虽然天气逐渐炎热,但秦太医最早就在谢玉口里放了个药球,说能保证遗体在三月之内都不会腐化的。

前面的事情有兄弟们挡着,后面的事情有婆婆弟媳们跟着,所以谢琦每日都陪着不省人事的母亲以泪洗面,身体也逐渐消瘦下去。

卓夫人见此可忍不下去了,赶紧让下人们把谢琦扶回她自己的院子里,叫人好生照顾着,这样下去哪里得了,那两个人都危险了。

谢玉离世一个月后,由皇帝主持丧礼,才得以发丧。

这时莅阳也醒了,不过她醒来也没有什么表情,更不会去参加丧礼了。

一切准备妥当,整个侯府的队伍开始启程了,浩浩荡荡发往皇帝陵寝的区域旁——皇帝要将这位大梁国的肱股之臣葬在应有的地方。

沿途的百姓散花的散花,哭泣的哭泣,陪送的陪送……甚至有人嚎啕痛哭,好像自家死了亲人一般。好不动人的场面。

景瑞在前执绋,见到如此场景,面色悲痛中又感心慰,他转头看着谢弼,谢弼也同他如此。

天空灰蒙蒙的,好像一会儿就要下雨,好在人们并不为此担惊受怕,下不下雨都是天随人愿的事,不能拗的。

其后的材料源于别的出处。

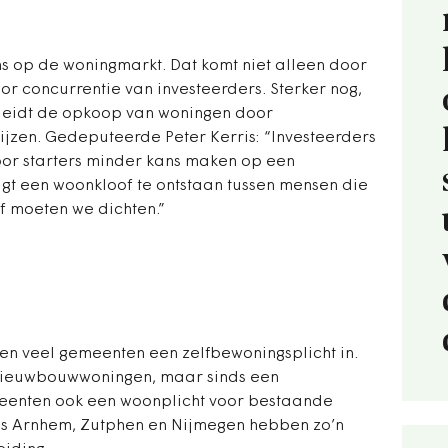
ns op de woningmarkt. Dat komt niet alleen door
or concurrentie van investeerders. Sterker nog,
 leidt de opkoop van woningen door
ijzen. Gedeputeerde Peter Kerris: “Investeerders
r starters minder kans maken op een
gt een woonkloof te ontstaan tussen mensen die
f moeten we dichten.”
ren veel gemeenten een zelfbewoningsplicht in.
r nieuwbouwwoningen, maar sinds een
meenten ook een woonplicht voor bestaande
s Arnhem, Zutphen en Nijmegen hebben zo’n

墓葬已经陈列好了,谢玉身上除了一块玉佩之外,就是一些传统意义上点缀的饰物,没有其他额外的随葬品,没有宽阔的墓穴——这也是他写在新法里的一条。

僧侣道士念经过后,就是棺木入土,偃旗息鼓,盖棺定论了。从此以后这片墓地被精心打理,直到梁末农民起义,也从没有被破坏过。

什么事都是英雄所见略同而道不同不相为谋,每个人对一个人的看法也都各不相同。那怎么办呢?那就仁者见仁智者见智吧……可从百姓的角度想,这也算是一种“千秋万岁名,寂寞身后事”吧?